Rezension

Das Hausmädchen sagt aus - ein Sittengemälde Chiles

Mein Name ist Estela -

Mein Name ist Estela
von Alia Trabucco Zerán

Bewertet mit 4 Sternen

Das Hausmädchen Estela lebt und arbeitet in einem wohlhabenden Hausstand in Chile. Mann (Arzt) und Frau (Rechtsanwältin) sind kühl und distanziert und schwer beschäftigt mit ihren ausfüllenden Berufen. Die Tochter, mit deren Geburt Estelas Job in der Familie beginnt, wächst unter enormem Leistungsdruck und der Gefühlskälte ihrer Eltern auf. Nach sieben Jahren wird die Tochter Julia tot aufgefunden. Estela sitzt im Verhörraum und erzählt die Geschichte.

Diese Geschichte wird ausführlich bis ins letzte Detail von Estela offen gelegt. Ich hänge Estela durchaus größtenteils an den Lippen, bin fasziniert von den Dingen - den Zuständen in solch einem chilenischen Haushalt. Das Hausmädchen Estela wird ausschließlich als solches gesehen und behandelt. Kein Funken Persönlichkeit oder gar Wärme wird spürbar. Was dies mit ihr macht, wird anhand ihres Verhaltens sehr deutlich. Auch fließen Erinnerungen an ihre Mutter und ihre eigene Kindheit mit in das Erzählte ein, was mir sehr gefallen hat., weil auch hier Erklärungen für Estelas Verhalten zu finden sind. Estela ist zuweilen eine sehr unzuverlässige Erzählerin - so kommt es mir vor. Psychologisch ist der Roman supergekonnt in Szene gesetzt und hat mich gefesselt.

Hinzu kommen die gesellschaftlichen Umstände in Chile in einer Zeit der Unruhen und Proteste gegen die Regierung. Diese erfahren wir im Roman nur nebenbei, wenn bspw. tagelang darüber im TV berichtet wird, der ununterbrochen im Haus angeschaltet ist. In welch einer Klassengesellschaft sich das Leben dort abspielt, wird zudem deutlich im Haushalt spürbar, in welchem das Hausmädchen nur ein "Werkzeug" zu sein scheint. Ganz selbstverständlich für alle Beteiligten.
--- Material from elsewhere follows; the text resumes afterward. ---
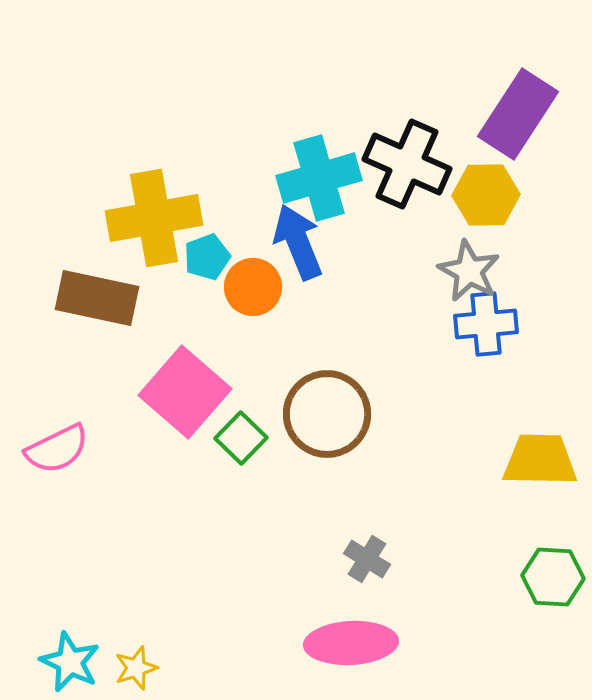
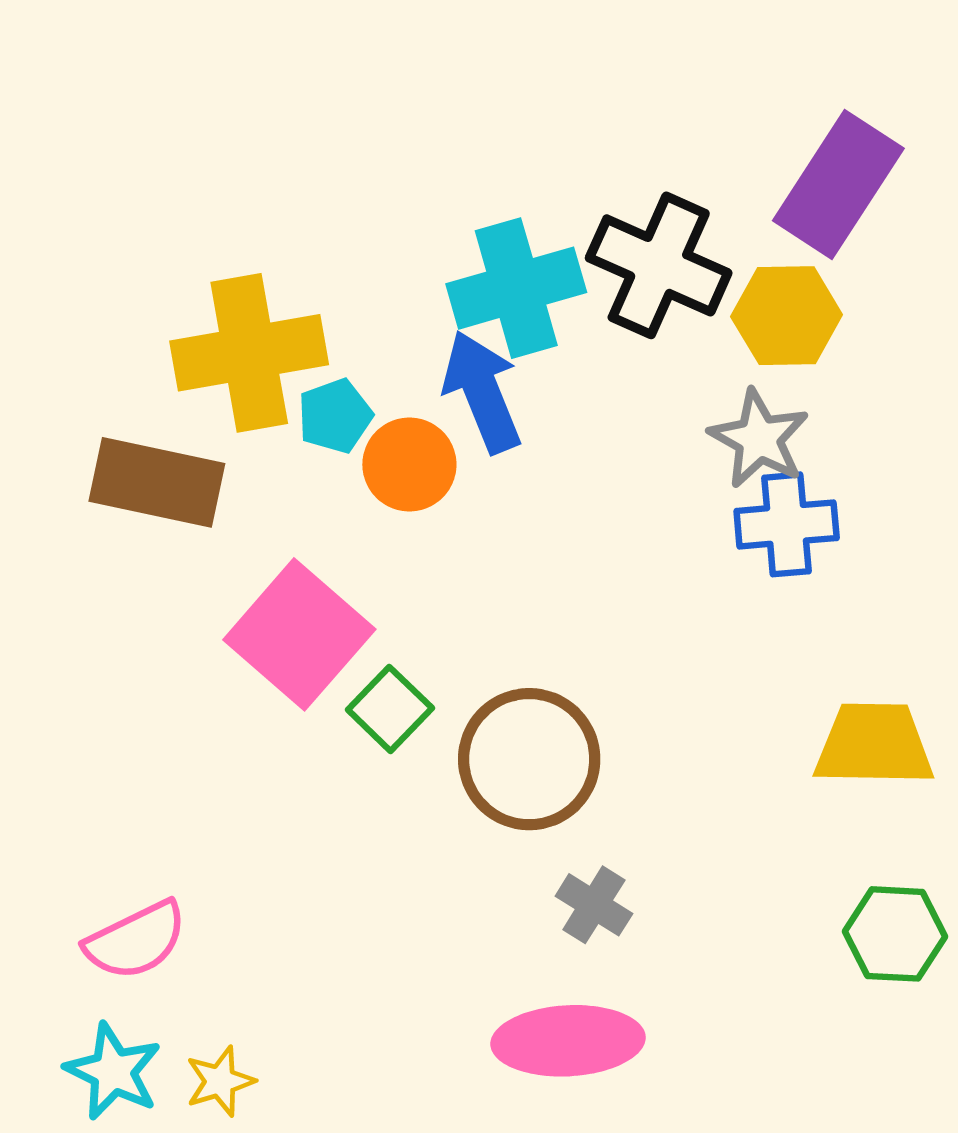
brown circle: (327, 414) -> (529, 759), moved
pink semicircle: (57, 449) -> (136, 940), moved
Der Roman - die Erzählerin Estela - verspricht zu Beginn die Aufklärung des unglückliches Todesfalls der kleinen Julia. Dieses Versprechen ist ein starkes Zugpferd und macht den Roman deshalb sehr soghaft.

Mit dem Ende hadere ich persönlich ein wenig, es ist alles etwas schwammig und unklar. Verschiedene Aspekte treffen aufeinander, es gibt eine Menge an Interpretationsspielraum. Für mich ist es nicht ganz passend gewesen.

Trotzdem habe ich den Roman sehr gern gelesen. Ein Blick in eine andere Kultur und ein Sittengemälde Chiles, verbunden mit einer psychologisch spannend erzählten Geschichte. Empfehlenswert!